After observing an appropriate period of mourning, Lieberman had not lacked for female company. But what he longed for was to be in love. His friends’ wives introduced him to their friends; he found himself being asked out to dinner three and four times a week. But his dates were usually wilted women with squeezed, bitter faces and thin hands—women who drank too much and spent most of the evening maligning, rightly or wrongly, the husbands who had abandoned them to the world. Or else they were widows who spent the entire night extolling the virtues of their dead spouse. These types usually had a large studio portrait of the deceased beside their bed. More than once while making love, Lieberman looked up to catch the eye of the corpse. “Oy, Harry never did that,” one of them might say.

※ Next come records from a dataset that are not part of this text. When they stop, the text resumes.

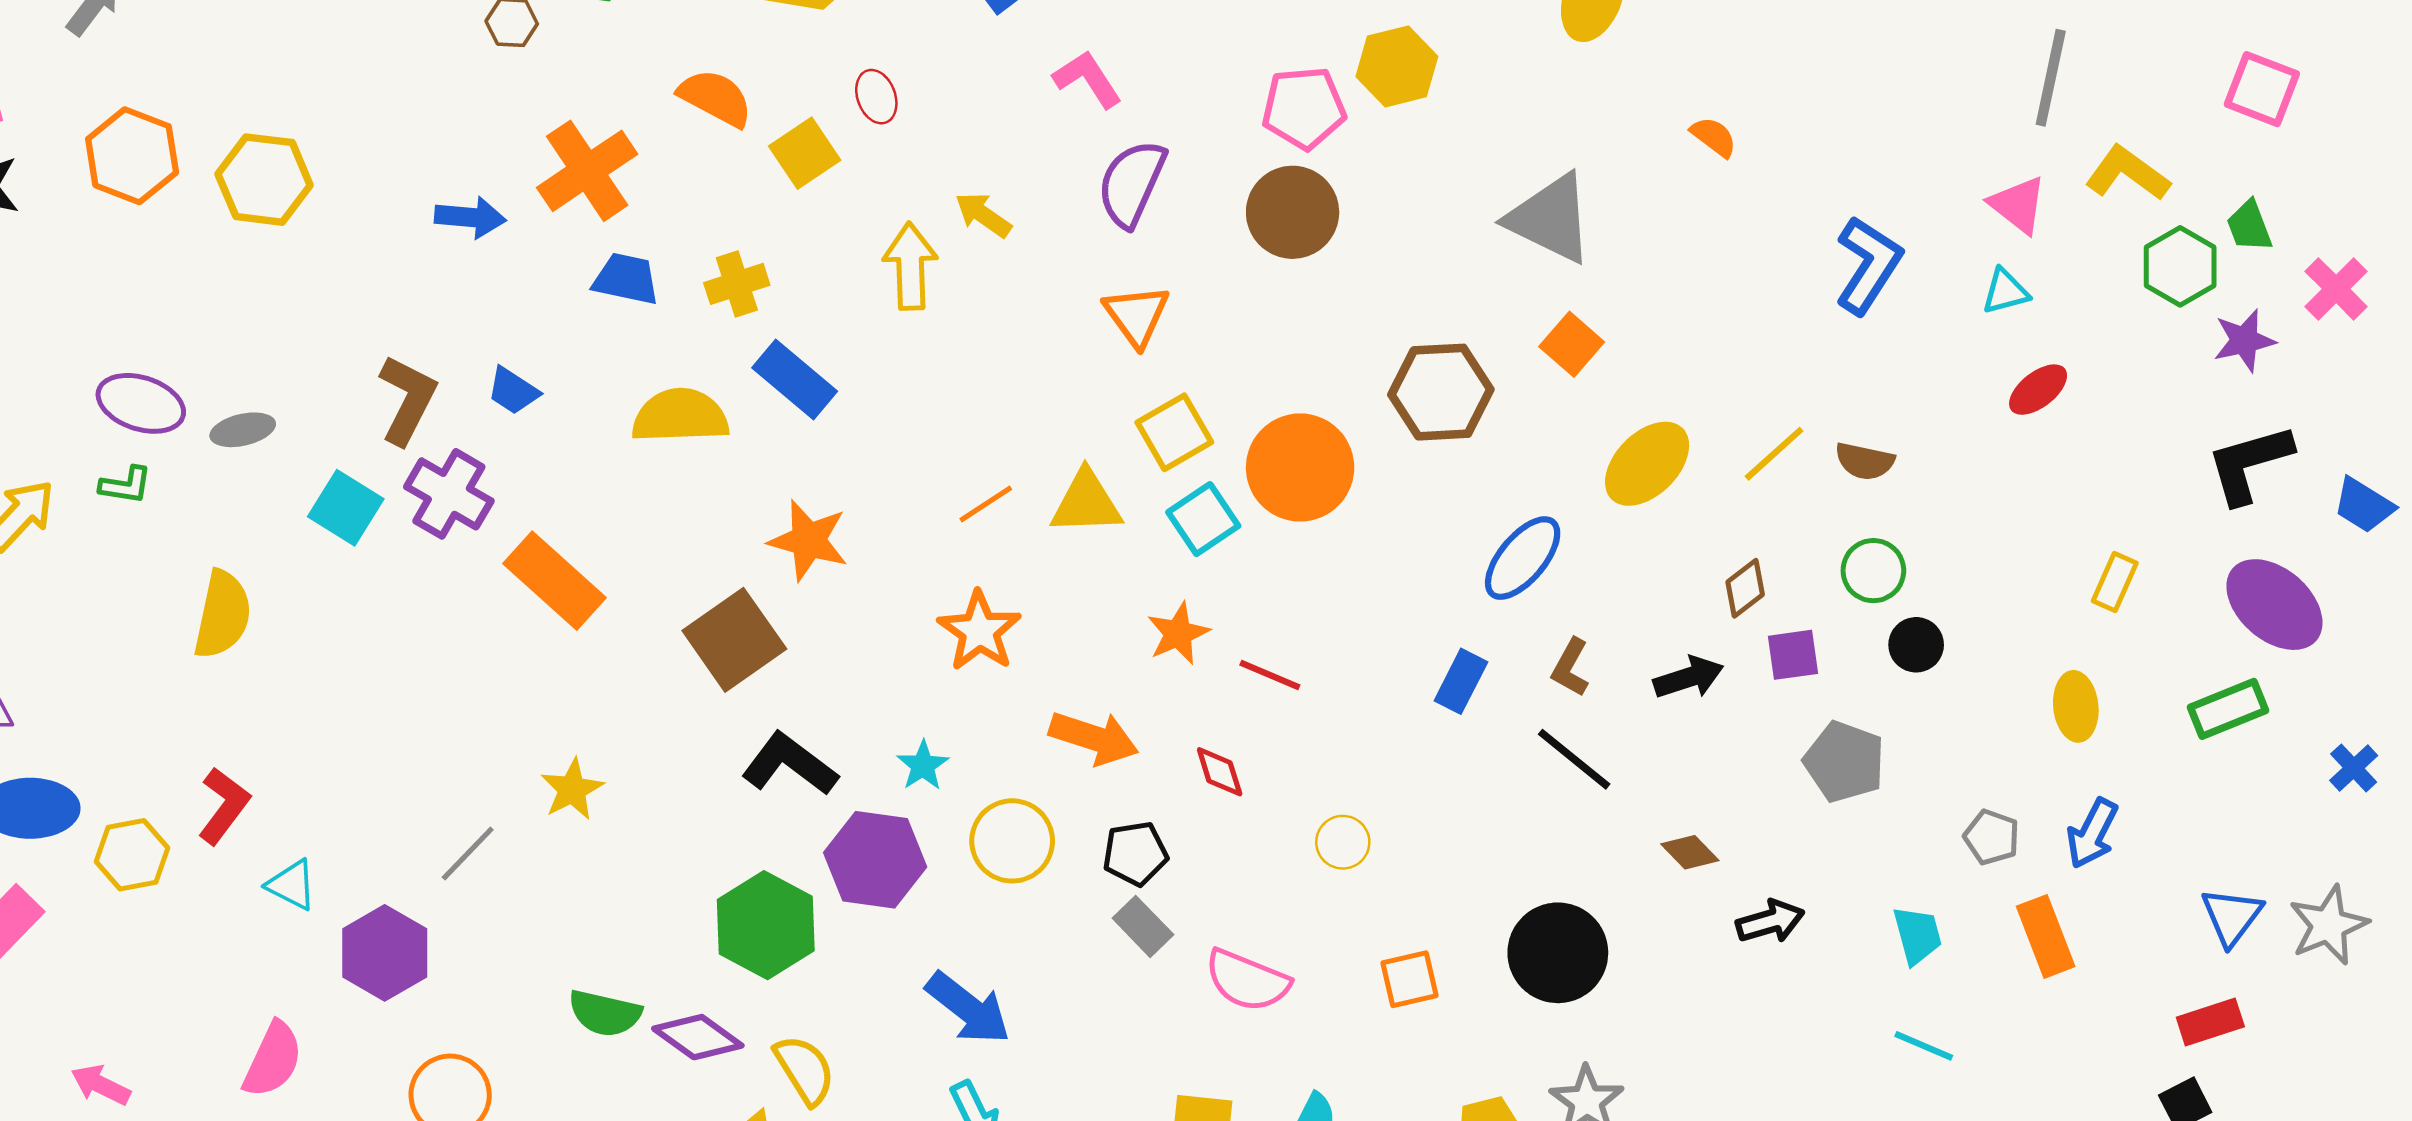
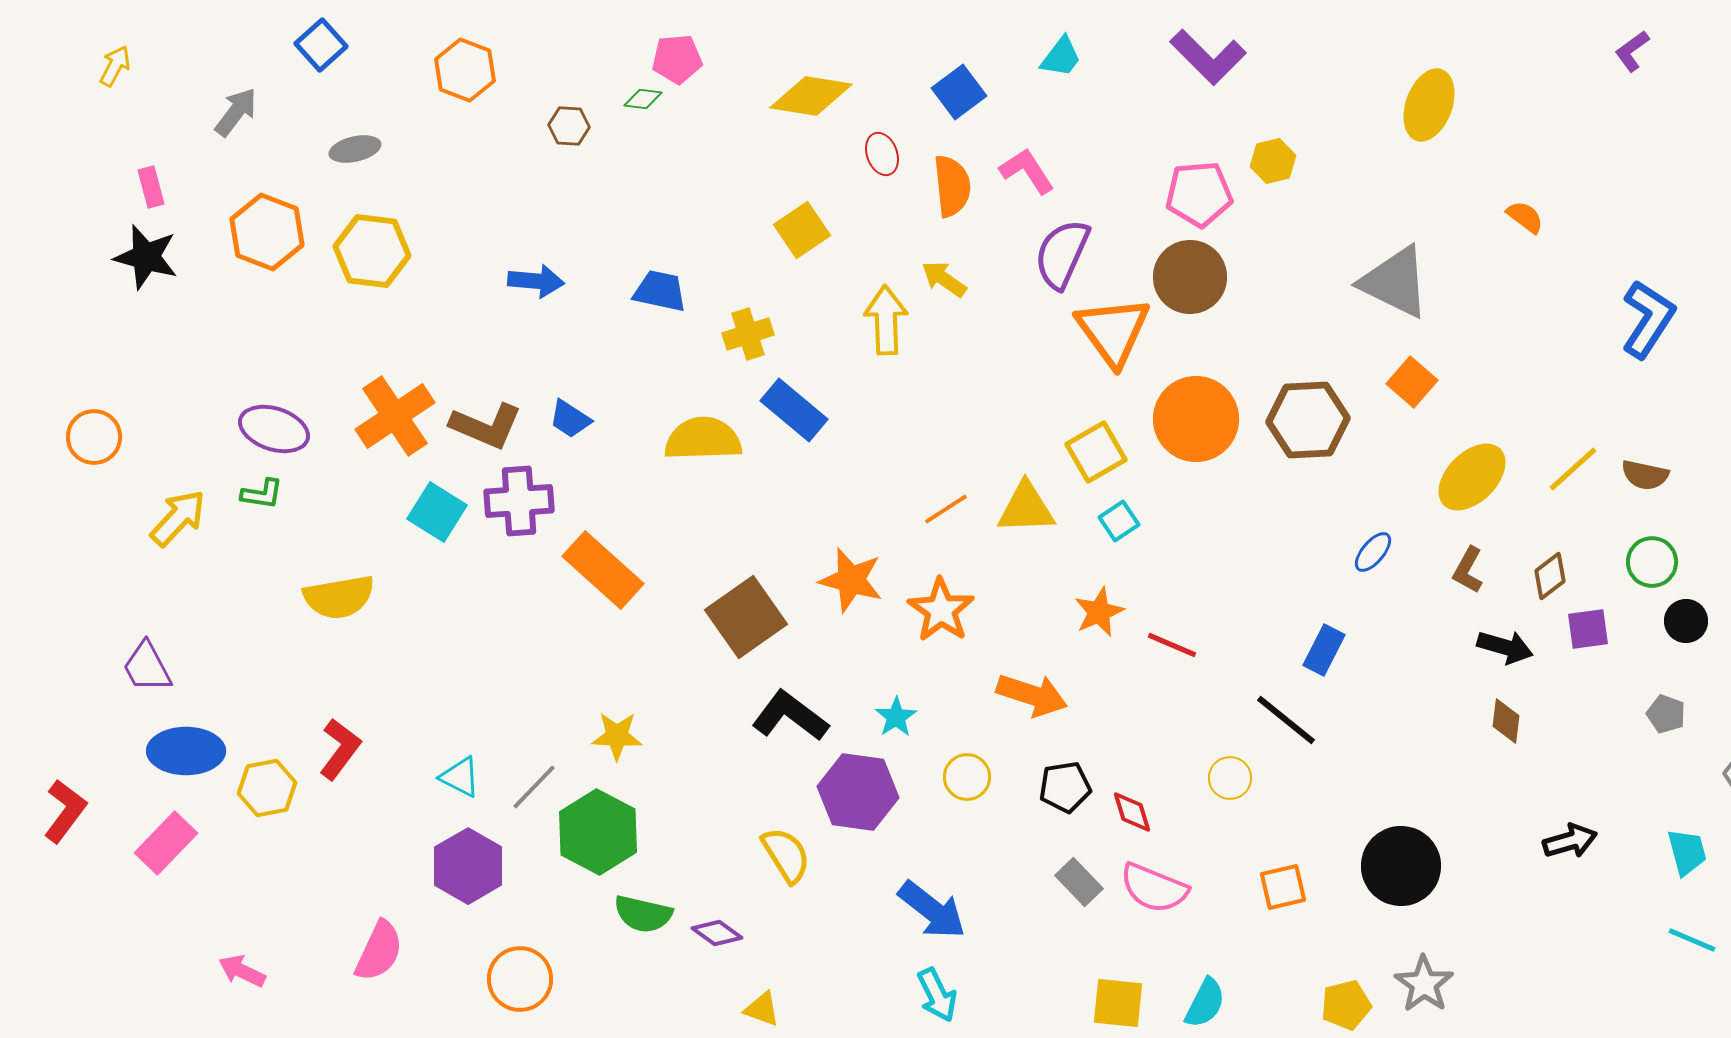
yellow hexagon: (1397, 66) -> (1273, 161), size x0.7
red ellipse: (876, 97) -> (882, 154), moved
orange semicircle: (715, 98) -> (952, 186), moved, turned 56
orange cross: (587, 171) -> (395, 416), moved
blue trapezoid: (626, 279) -> (660, 291), moved
orange triangle: (1137, 315) -> (1113, 331), moved, size x1.4
brown L-shape: (407, 400) -> (486, 426), turned 86
gray ellipse: (243, 430) -> (355, 149), moved
orange circle: (1300, 468) -> (1196, 419), moved
purple cross: (449, 494) -> (519, 501), turned -34
cyan square: (1203, 519) -> (1119, 521), size x0.7
orange star: (808, 540) -> (851, 580), moved
blue ellipse: (1523, 558) -> (1373, 552), size x0.6
yellow semicircle: (223, 615) -> (339, 597), turned 68
brown L-shape: (1570, 667) -> (1468, 570), moved
black arrow: (1689, 677) -> (1505, 647), turned 34
black line: (1574, 759) -> (1286, 720), moved
gray pentagon: (1844, 762) -> (1666, 714), moved, size x0.6
red diamond: (1220, 772) -> (1132, 812), moved
yellow star: (572, 789) -> (617, 736), turned 30
yellow circle: (1012, 841) -> (967, 777), size x0.7
brown diamond: (1690, 852) -> (1506, 721), moved, turned 51
cyan triangle: (292, 885) -> (460, 777), moved
green hexagon: (766, 925) -> (598, 832), moved
gray rectangle: (1143, 926) -> (1079, 882), moved
purple diamond: (698, 1037) -> (717, 933), size x0.7
yellow semicircle: (805, 1070) -> (786, 855), moved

Or, “I wish you had known Harry, you could have taught him a few tricks.”
He occasionally dated one of the younger women who worked for his company or one that he met at one of the several private clubs he belonged to, but younger women, at least these upwardly mobile ones, wanted to go dancing, or skiing, or wanted to eat in restaurants that didn’t serve real food, but supposedly healthful concoctions at 20 dollars a plate that looked like algae and tasted like bicycle tires. Lieberman wanted an intelligent, attractive younger woman who liked steak and candlelight, quiet music and sex.